> **TASK GOAL**
Some lines below hold "serviço". Pick them out and copy them.

** INFORMATION follows **

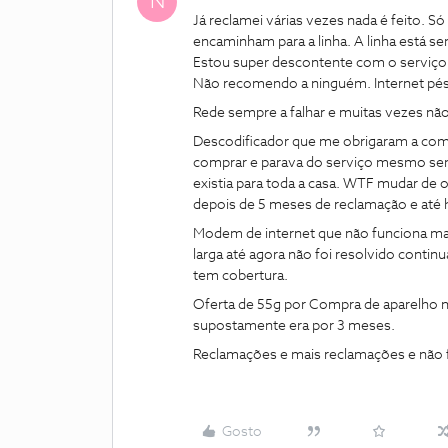
N
Já reclamei várias vezes nada é feito. S
encaminham para a linha. A linha está se
Estou super descontente com o serviço.
Não recomendo a ninguém. Internet péss
Rede sempre a falhar e muitas vezes não
Descodificador que me obrigaram a comp
comprar e parava do serviço mesmo sem
existia para toda a casa. WTF mudar de 
depois de 5 meses de reclamação e até 
Modem de internet que não funciona man
larga até agora não foi resolvido contin
tem cobertura.
Oferta de 55g por Compra de aparelho n
supostamente era por 3 meses.
Reclamações e mais reclamações e não
Gosto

** End of INFORMATION **

> **THE COMPLETED TASK**
Estou super descontente com o serviço.
comprar e parava do serviço mesmo sem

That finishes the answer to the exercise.